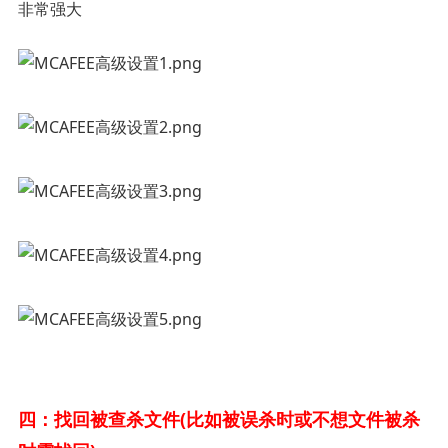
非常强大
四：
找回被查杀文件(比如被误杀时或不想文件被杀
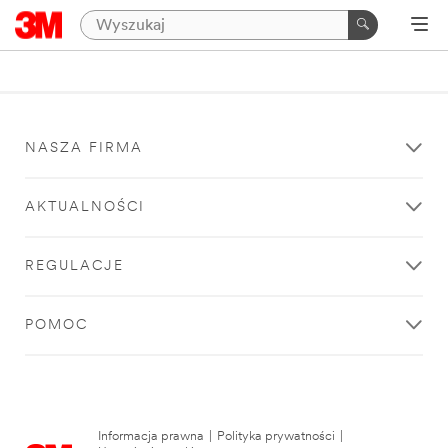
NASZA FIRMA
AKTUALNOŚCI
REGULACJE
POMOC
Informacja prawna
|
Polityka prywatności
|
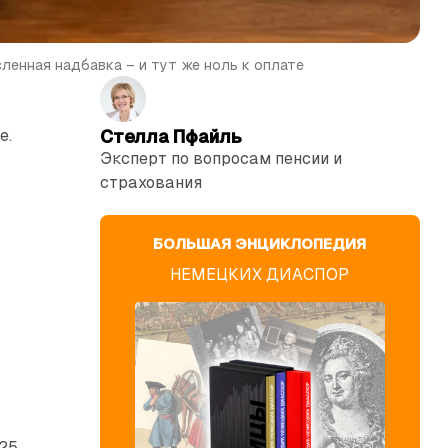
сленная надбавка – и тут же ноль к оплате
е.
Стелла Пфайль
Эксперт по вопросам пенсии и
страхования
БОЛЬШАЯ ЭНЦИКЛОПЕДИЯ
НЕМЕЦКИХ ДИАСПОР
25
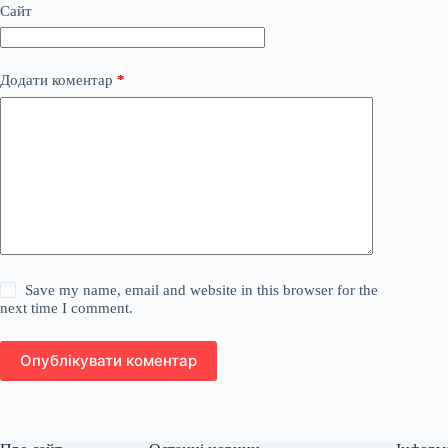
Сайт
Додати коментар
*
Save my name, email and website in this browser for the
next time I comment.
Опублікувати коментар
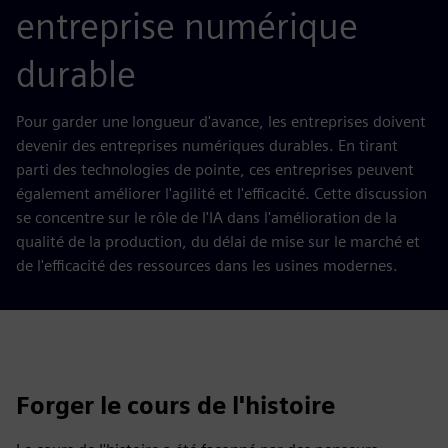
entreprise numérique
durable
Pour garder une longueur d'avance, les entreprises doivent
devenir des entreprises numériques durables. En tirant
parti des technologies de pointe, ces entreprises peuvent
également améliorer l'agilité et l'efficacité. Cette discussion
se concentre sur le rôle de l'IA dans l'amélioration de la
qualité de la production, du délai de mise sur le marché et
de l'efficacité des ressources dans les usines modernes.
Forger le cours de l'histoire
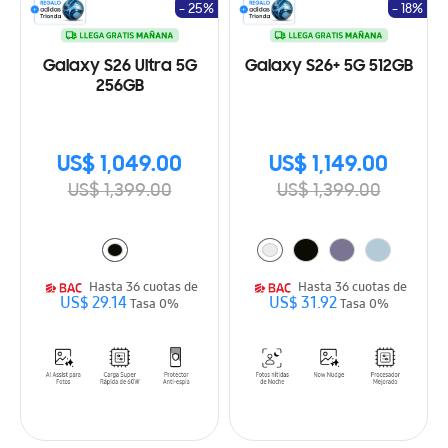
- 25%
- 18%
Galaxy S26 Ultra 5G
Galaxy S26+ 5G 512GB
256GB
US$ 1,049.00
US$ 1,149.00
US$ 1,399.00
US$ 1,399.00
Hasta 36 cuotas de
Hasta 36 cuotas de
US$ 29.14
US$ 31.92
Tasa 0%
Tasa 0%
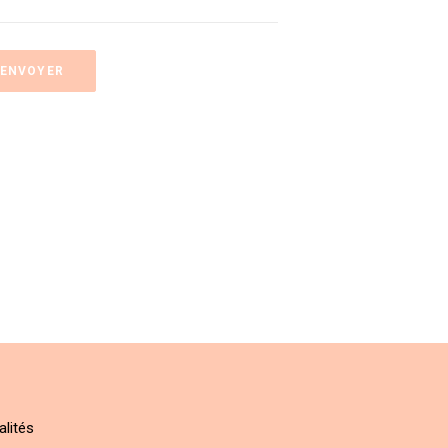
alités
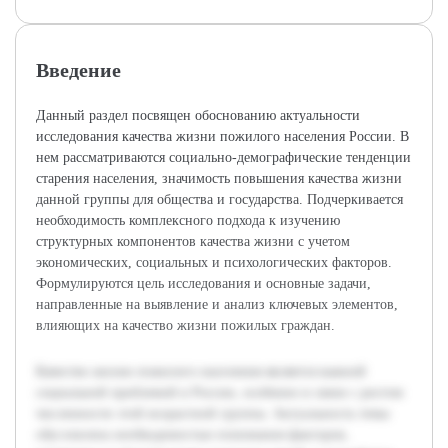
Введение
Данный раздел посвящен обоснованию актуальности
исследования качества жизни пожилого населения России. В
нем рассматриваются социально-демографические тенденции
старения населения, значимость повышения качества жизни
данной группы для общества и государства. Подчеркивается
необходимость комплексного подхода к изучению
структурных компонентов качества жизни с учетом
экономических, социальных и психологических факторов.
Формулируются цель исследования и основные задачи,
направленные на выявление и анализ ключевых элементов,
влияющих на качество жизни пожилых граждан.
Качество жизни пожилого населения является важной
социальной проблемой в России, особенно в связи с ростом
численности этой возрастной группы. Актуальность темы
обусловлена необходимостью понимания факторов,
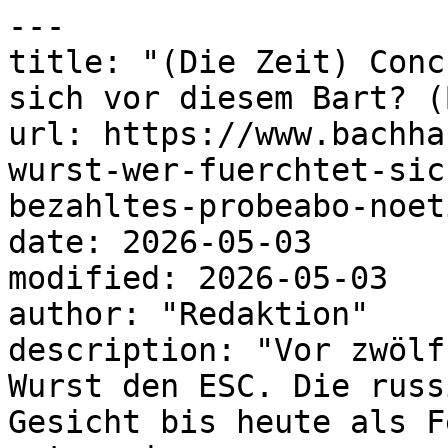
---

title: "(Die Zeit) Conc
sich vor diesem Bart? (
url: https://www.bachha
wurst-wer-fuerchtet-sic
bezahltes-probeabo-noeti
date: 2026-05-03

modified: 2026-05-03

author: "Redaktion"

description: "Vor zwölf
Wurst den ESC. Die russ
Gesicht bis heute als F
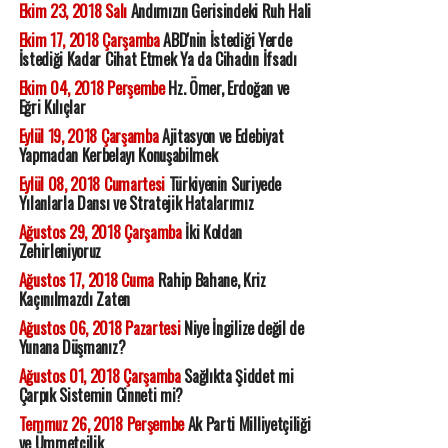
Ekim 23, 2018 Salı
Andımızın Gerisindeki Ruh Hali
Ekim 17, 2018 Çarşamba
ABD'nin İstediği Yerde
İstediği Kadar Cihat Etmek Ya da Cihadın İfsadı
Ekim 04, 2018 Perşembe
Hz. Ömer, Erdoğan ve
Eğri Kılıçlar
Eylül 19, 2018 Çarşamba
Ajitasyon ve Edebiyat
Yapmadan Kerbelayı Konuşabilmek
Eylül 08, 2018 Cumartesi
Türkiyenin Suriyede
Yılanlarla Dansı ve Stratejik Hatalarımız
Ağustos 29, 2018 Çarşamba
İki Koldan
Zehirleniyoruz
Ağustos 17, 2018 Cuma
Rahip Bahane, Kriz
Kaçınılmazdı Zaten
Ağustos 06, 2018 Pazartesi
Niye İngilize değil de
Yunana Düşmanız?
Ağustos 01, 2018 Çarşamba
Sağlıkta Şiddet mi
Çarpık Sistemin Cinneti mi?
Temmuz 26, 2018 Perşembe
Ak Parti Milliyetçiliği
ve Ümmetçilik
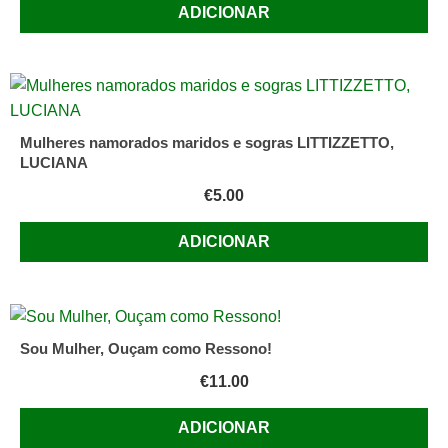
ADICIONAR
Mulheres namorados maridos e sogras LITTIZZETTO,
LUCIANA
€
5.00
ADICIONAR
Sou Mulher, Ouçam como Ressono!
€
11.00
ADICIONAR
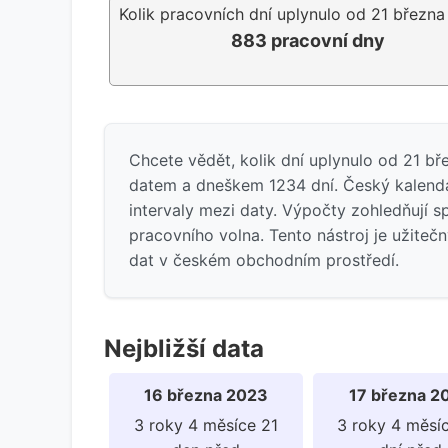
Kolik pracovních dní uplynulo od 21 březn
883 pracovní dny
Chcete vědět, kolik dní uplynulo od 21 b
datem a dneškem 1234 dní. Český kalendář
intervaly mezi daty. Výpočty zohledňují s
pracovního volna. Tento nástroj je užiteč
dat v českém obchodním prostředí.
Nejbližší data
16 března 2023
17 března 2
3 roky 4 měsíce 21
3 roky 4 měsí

◆ ◆ ◆ ◆ ◆ ◆ ◆

• [About this task]
Look above for the line containing "Rahip Bahane, Kriz", then retype it and each line after it to the end of the records, exactly and without pictures.

• [Answer to this task]
Rahip Bahane, Kriz
Kaçınılmazdı Zaten
Ağustos 06, 2018 Pazartesi
Niye İngilize değil de
Yunana Düşmanız?
Ağustos 01, 2018 Çarşamba
Sağlıkta Şiddet mi
Çarpık Sistemin Cinneti mi?
Temmuz 26, 2018 Perşembe
Ak Parti Milliyetçiliği
ve Ümmetçilik
ADICIONAR
Mulheres namorados maridos e sogras LITTIZZETTO,
LUCIANA
€
5.00
ADICIONAR
Sou Mulher, Ouçam como Ressono!
€
11.00
ADICIONAR
Kolik pracovních dní uplynulo od 21 březn
883 pracovní dny
Chcete vědět, kolik dní uplynulo od 21 b
datem a dneškem 1234 dní. Český kalendář
intervaly mezi daty. Výpočty zohledňují s
pracovního volna. Tento nástroj je užiteč
dat v českém obchodním prostředí.
Nejbližší data
16 března 2023
17 března 2
3 roky 4 měsíce 21
3 roky 4 měsí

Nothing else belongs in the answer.